* _Exercise objective_:
Copy all lines below containing "Bran".
◆ ◆ ◆ ◆ ◆
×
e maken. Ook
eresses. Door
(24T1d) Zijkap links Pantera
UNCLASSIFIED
◆ ◆ ◆ ◆ ◆
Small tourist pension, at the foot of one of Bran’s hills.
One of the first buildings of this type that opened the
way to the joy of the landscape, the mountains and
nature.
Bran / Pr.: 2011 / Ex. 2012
◆ ◆ ◆ ◆ ◆
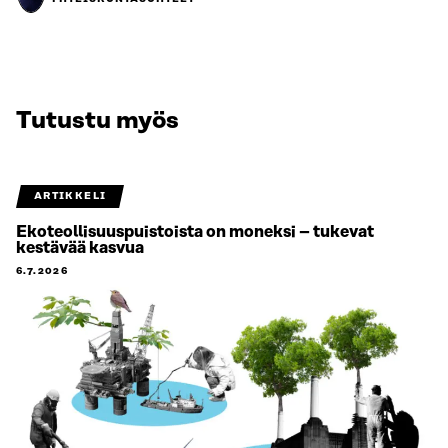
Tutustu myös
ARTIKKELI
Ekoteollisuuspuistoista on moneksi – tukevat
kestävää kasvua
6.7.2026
◆ ◆ ◆ ◆ ◆
* _Answer space_:
Small tourist pension, at the foot of one of Bran’s hills.
Bran / Pr.: 2011 / Ex. 2012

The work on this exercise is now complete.